“The only problem our economy has is the Fed. They don’t have a feel for the Market, they don’t understand necessary Trade Wars or Strong Dollars or even Democrat Shutdowns over Borders. The Fed is like a powerful golfer who can’t score because he has no touch – he can’t putt!” (President Trump tweet, 24 December 2018).
Choice of language and interesting use of Capital Letters aside, President Trump’s criticism of a Federal Reserve midway through a hiking cycle has a long pedigree. Indeed, it was the last battle between the Oval Office and the Fed that led to the latter’s independence. In 1951, forced to increase government borrowing to fund the Korean War, President Harry Truman faced a worse threat than just rising interest costs. The wartime bonds that had funded WWII had been sold to Americans on the promise that they would not at any point suffer a capital loss. This put an effective ceiling of 2.5% on future government bond yields. But in 1951, with inflation pushing 20% and government debt set to expand again, the Fed could no longer keep this promise. A tense power struggle ensued between the Fed and the Treasury, with President Truman at one point thundering that raising interest rates was “exactly what Mr Stalin wants”. Ultimately though, the Fed won out – and has enjoyed a functional independence from the White House ever since.
So presidential Fed-bashing may be nothing new, but the tone and circumstances of this iteration certainly are. At the height of Truman’s disagreement with the Fed, the US was on the brink of a nuclear war with China and the Soviet Union. President Trump’s ire seems to have been caused by a 15% decline in the S&P 500 and the Democrats’ refusal to allow him to spend $5 billion on a wall.

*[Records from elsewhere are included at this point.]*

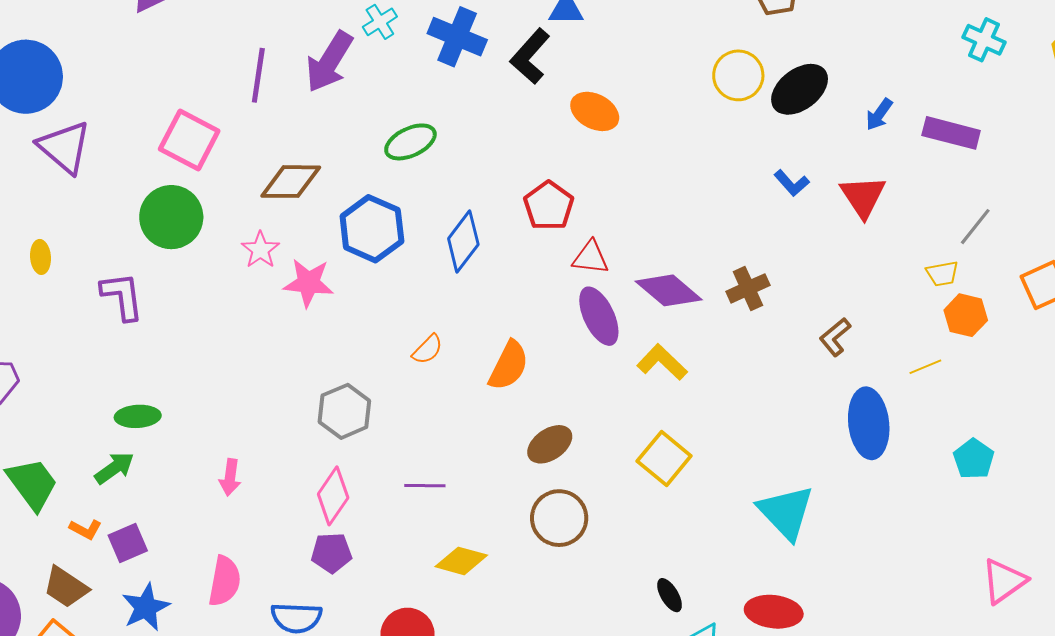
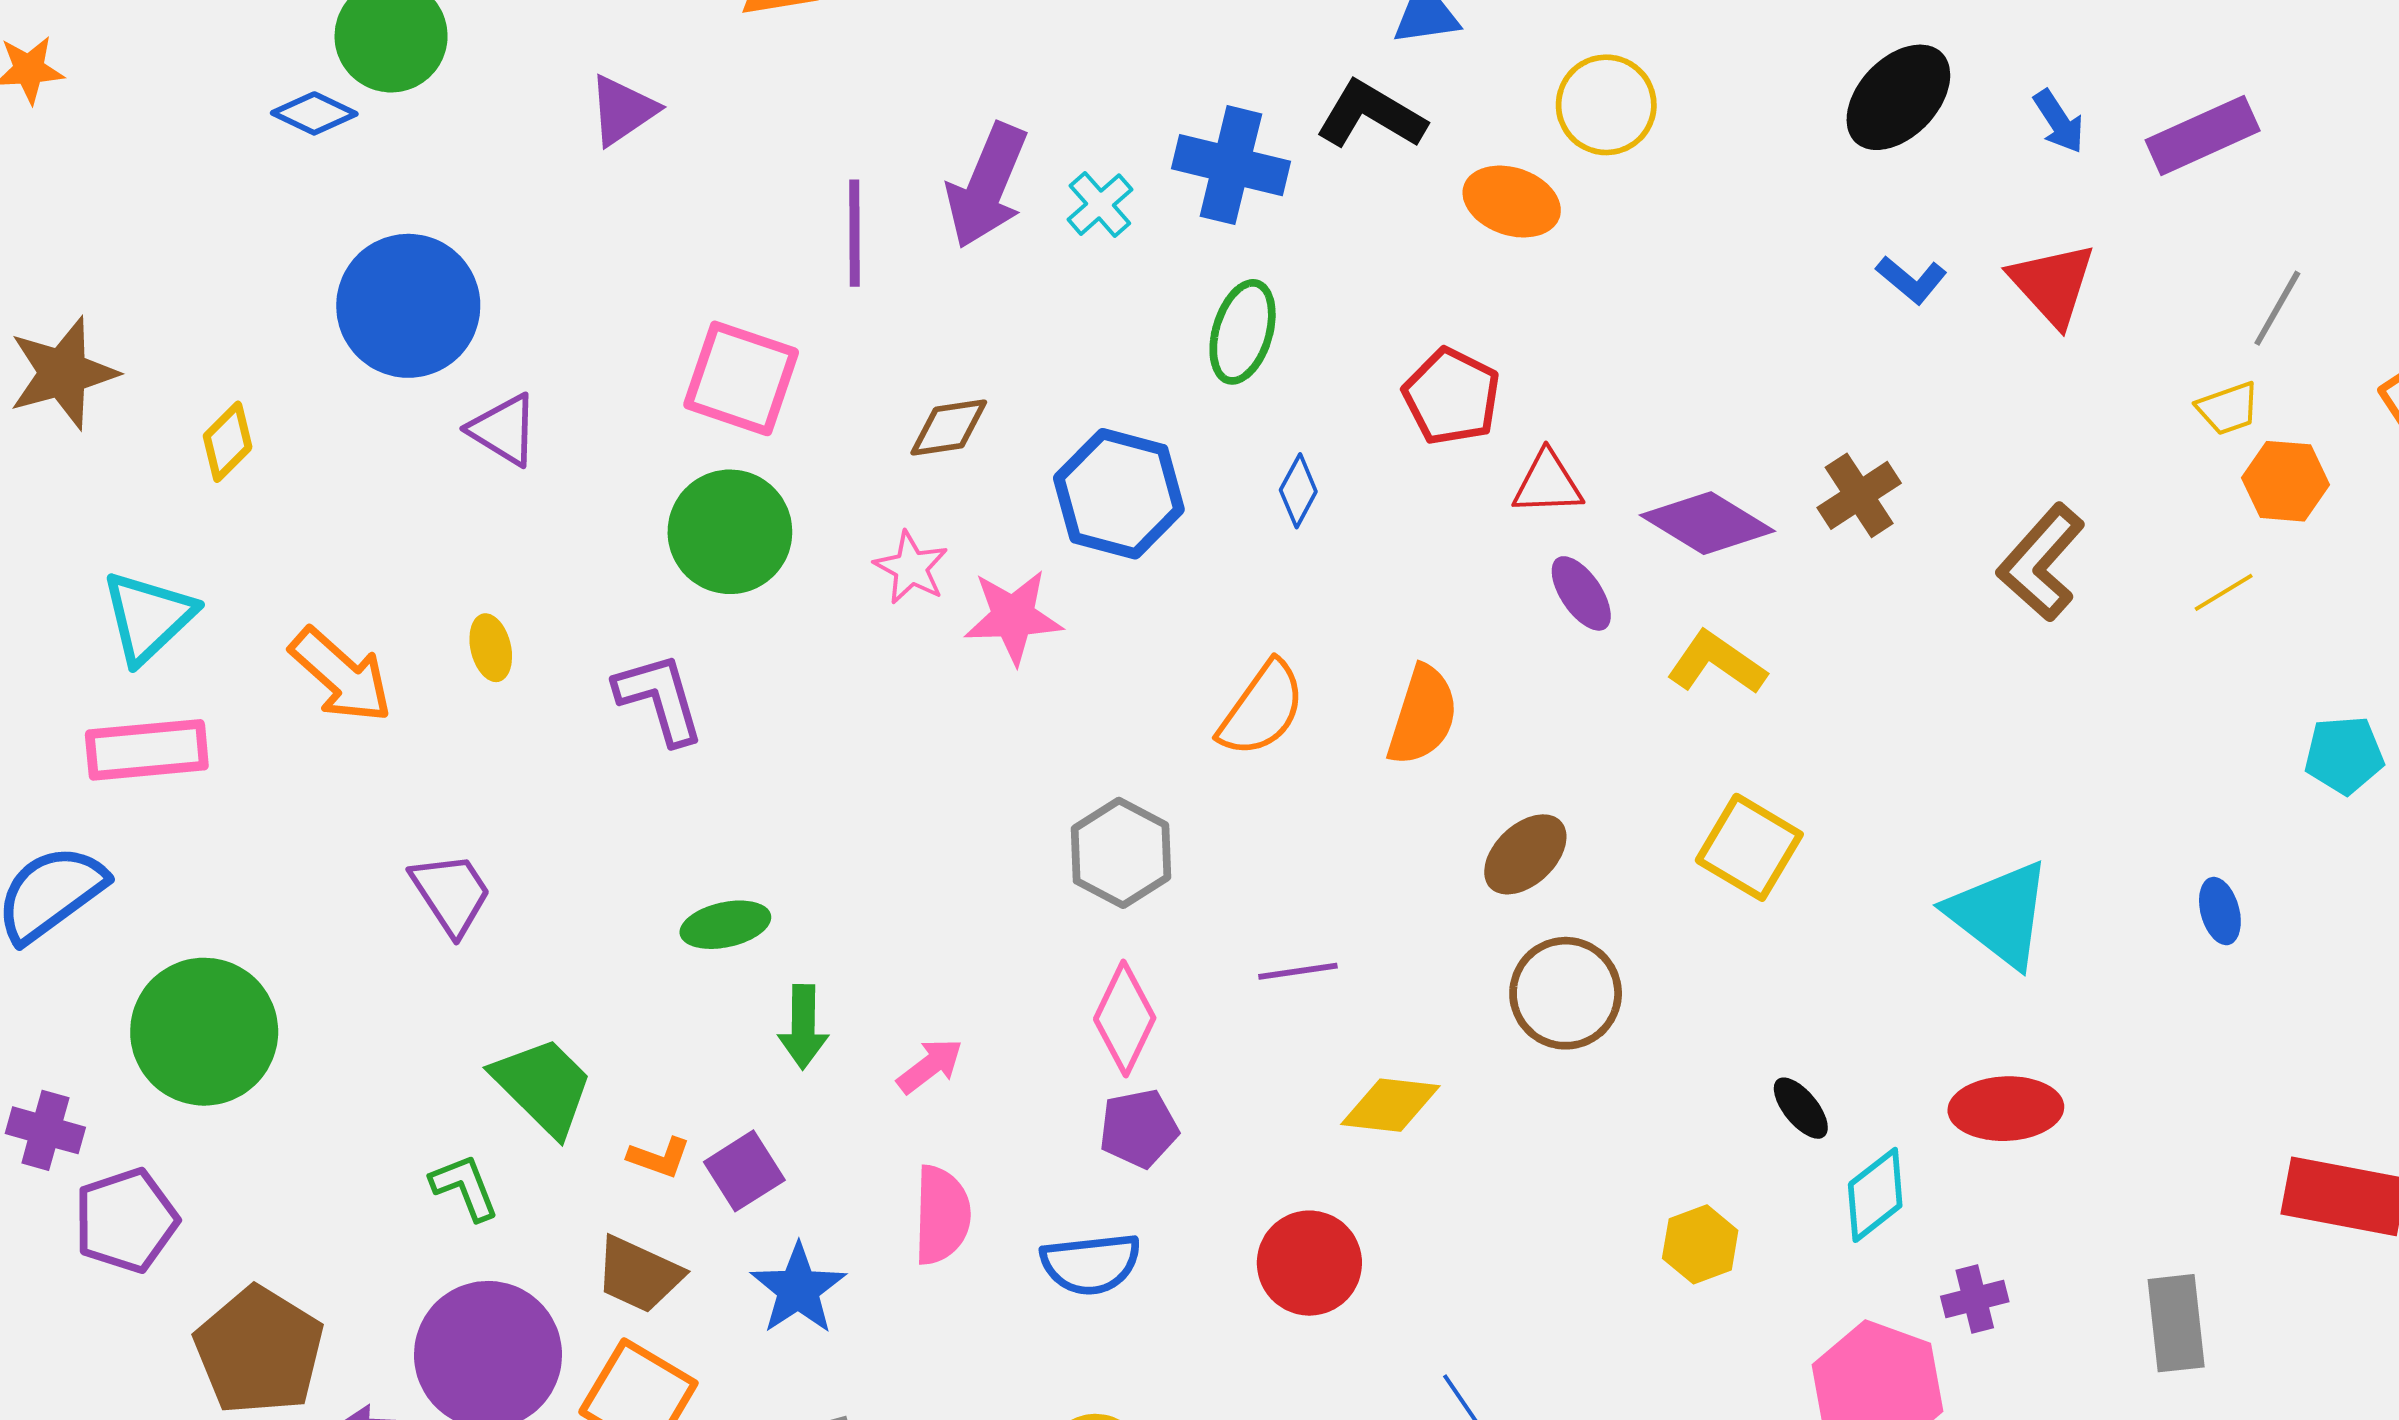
cyan cross: (380, 22) -> (1100, 205), moved
blue cross: (457, 37) -> (1231, 165), moved
black L-shape: (530, 56) -> (1371, 115), turned 88
yellow circle: (738, 75) -> (1606, 105), moved
blue arrow: (879, 114) -> (2059, 121), turned -60
purple rectangle: (951, 133) -> (2203, 135), turned -30
green ellipse: (410, 142) -> (1243, 332), moved, turned -39
purple triangle: (64, 147) -> (504, 430), size x0.7
brown diamond: (291, 182) -> (949, 428), size x0.7
blue diamond: (463, 241) -> (1298, 491), size x0.6
purple ellipse: (599, 316) -> (1581, 593), size x0.7
brown L-shape: (835, 337) -> (2041, 562), size x1.5
orange semicircle: (427, 349) -> (1262, 709), size x1.6
blue ellipse: (869, 423) -> (2220, 911), moved, size x0.5
cyan pentagon: (974, 459) -> (2344, 755), turned -30
green arrow: (114, 468) -> (803, 1027), moved, turned 135
pink arrow: (230, 477) -> (930, 1066), moved, turned -126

Even discounting interference from the executive, the Fed starts 2019 in a pretty unenviable position. On the one hand, investors have been spooked by poor manufacturing numbers coming out of the US and China. Hints that the disappointing figures were due to domestic (and therefore structural) factors rather than a still-preventable trade war did not help matters. As a result, Chairman Jerome Powell has had to expend a significant amount of energy over the festive period reassuring the markets that a “patient” approach will be taken to future rate hikes.
Nevertheless we don’t need to look far to find evidence of inflationary pressures that may force Powell to raise rates more quickly. December saw the creation of vastly more non-farm jobs than expected (312,000) and average hourly earnings growth hitting 3.2%. Meanwhile, GDP growth has now been running significantly hotter than productivity for some time, buoyed by the sugar rush of President Trump’s cuts to corporation tax. Should these factors lead to inflation finally taking off, the Fed may end up having to tighten monetary policy much less gently than it has done to date.
Some years after both the Korean War and Truman’s presidency had ended, he is reported to have accidentally encountered the Fed chairman on the streets of New York, and to have greeted him by shouting “traitor”. A similar tone is once more apparent in much of today’s political discourse. Whether today’s chair will continue to hold his nerve under fire remains to be seen.